Federer's triumph, along with that of Serena Williams, the women's singles champion, is chronicled day-by-day in The Official Wimbledon Annual (Hazleton, £22), with text by John Parsons, and photography by Clive Brunskill, Phil Cole, Mike Hewitt and Alex Livesey. Every drama is recounted, including the 46-year-old Martina Navratilova's victory in the mixed doubles with Leander Paes, of India, which enabled Navratilova to share the record of 20 Wimbledon titles with Billie Jean King.

The Official Wimbledon Annual has found an ideal doubles partner in The 2003 Wimbledon Compendium, by Alan Little (The All England Club, £12). The beaverish Little, the honorary librarian of the Wimbledon Lawn Tennis Museum, provides a fascinating record of The Championships from day one, in 1877, noting almost every drop of rain to have fallen on the courts.

"Rain delay" is to be found in The Language Of Tennis, by Ossian Shine (Carcanet Press, £12.95). Rain and Shine? What the deuce is this? It is a handy publication, that's what, explaining, where possible, the meanings and origins of tennis-speak. For example, "love", as in zero, is one of the most celebrated puzzles of tennis terminology. "The question of its origin," writes Shine, the tennis editor of Reuters, "is divided into two main camps." Your correspondent, respecting a colleague's research, is not prepared to reveal any more than that. Call me a "choker" if you like.

The Tournament (Robinson, £7.99) is a delightful fantasy by John Clarke, an Australian humorist whose fertile imagination has created a celebrity championships for an alternative universe. The setting is Paris. Jean Cocteau wants the lights cut. William Burroughs tests positive for 12 banned substances and is sent home. Franz Kafka is disorientated by the presence of his father in the stands. Marie Stopes is impregnable.

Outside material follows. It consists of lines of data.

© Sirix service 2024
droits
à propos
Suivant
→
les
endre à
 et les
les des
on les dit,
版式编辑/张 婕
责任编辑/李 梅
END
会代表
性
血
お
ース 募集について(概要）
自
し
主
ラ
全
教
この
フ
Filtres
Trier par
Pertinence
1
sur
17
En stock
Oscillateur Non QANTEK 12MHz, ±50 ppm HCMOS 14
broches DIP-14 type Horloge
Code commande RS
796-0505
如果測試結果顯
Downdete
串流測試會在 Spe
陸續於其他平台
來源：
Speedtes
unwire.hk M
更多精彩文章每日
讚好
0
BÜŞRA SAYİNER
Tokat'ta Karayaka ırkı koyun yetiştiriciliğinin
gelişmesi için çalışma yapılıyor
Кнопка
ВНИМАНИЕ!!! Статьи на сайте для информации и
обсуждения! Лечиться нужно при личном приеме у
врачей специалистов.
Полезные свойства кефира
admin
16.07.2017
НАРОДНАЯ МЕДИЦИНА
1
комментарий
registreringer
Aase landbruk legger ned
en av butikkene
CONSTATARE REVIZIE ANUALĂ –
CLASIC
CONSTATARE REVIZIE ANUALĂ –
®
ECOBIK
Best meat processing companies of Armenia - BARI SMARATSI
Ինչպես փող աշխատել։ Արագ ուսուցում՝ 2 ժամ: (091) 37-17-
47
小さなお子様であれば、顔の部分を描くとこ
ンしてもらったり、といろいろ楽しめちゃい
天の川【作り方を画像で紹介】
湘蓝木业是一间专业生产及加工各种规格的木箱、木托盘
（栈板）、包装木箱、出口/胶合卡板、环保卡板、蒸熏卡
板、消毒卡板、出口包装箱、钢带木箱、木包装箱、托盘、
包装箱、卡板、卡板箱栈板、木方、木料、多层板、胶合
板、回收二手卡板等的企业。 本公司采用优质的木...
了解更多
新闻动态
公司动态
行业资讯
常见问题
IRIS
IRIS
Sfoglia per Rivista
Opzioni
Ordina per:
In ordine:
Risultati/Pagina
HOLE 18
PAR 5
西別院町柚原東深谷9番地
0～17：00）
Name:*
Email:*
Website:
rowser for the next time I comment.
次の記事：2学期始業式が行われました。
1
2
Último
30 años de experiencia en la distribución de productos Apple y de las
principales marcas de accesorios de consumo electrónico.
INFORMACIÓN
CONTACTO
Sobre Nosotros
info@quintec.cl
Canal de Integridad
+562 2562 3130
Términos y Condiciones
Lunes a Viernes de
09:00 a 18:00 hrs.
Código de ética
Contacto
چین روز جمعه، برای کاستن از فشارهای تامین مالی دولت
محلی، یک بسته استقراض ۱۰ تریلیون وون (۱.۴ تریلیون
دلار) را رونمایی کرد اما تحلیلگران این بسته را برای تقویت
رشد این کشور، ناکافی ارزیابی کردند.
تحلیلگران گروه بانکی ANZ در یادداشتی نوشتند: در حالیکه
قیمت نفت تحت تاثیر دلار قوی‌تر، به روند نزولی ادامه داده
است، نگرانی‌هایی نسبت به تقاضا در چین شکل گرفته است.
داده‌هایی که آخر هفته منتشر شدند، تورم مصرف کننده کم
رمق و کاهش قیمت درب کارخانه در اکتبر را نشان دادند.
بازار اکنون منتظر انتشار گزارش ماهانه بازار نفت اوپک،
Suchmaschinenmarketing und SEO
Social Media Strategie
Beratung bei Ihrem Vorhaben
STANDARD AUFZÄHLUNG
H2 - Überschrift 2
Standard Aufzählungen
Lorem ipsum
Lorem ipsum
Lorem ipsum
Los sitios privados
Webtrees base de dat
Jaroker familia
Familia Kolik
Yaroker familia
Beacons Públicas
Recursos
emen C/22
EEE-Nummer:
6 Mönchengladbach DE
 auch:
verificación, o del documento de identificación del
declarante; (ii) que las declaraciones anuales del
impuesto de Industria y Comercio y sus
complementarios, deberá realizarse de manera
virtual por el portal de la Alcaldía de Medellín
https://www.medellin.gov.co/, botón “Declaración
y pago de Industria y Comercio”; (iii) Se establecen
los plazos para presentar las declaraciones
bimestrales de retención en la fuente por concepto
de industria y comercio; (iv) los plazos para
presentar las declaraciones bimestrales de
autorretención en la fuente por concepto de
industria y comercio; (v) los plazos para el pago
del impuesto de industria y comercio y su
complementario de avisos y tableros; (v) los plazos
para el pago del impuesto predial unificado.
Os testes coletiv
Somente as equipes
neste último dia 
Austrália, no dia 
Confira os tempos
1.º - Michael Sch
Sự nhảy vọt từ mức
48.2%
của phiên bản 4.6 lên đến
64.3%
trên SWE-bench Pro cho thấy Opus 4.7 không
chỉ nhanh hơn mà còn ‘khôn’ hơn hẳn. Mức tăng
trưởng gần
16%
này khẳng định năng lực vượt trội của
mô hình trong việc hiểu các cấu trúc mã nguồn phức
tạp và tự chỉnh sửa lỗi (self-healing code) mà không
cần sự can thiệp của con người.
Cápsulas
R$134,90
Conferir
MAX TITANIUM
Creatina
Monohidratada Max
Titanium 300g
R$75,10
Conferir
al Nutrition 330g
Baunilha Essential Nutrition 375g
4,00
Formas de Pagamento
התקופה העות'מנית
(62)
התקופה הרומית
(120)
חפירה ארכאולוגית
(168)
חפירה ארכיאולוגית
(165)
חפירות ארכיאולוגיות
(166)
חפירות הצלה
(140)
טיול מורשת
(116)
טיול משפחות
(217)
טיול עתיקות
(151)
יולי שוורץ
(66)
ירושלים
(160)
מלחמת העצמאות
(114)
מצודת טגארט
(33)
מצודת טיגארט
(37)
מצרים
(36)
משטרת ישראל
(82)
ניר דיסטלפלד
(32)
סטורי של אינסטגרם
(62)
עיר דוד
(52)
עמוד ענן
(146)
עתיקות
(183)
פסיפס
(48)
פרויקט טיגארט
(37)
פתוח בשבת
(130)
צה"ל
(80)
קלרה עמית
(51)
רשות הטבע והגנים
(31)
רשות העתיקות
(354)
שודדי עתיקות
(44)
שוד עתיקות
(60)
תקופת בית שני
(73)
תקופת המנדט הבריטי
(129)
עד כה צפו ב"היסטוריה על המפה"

Clive James thoroughly enjoyed The Tournament, although he was not among the players. "At the beginning," James says, "the reader wonders how good Einstein would have been on his backhand side. By the end, the reader wonders whether Lleyton Hewitt would be any good at relativity."

In the real world, enthusiastic players at all levels may be able to raise their game with tips from Smart Tennis, by John F Murray (Jossey-Bass, San Francisco, $19.95 [£11.50]). Murray, an American with an academic background in sport and clinical psychology, focuses on the mental part of the game.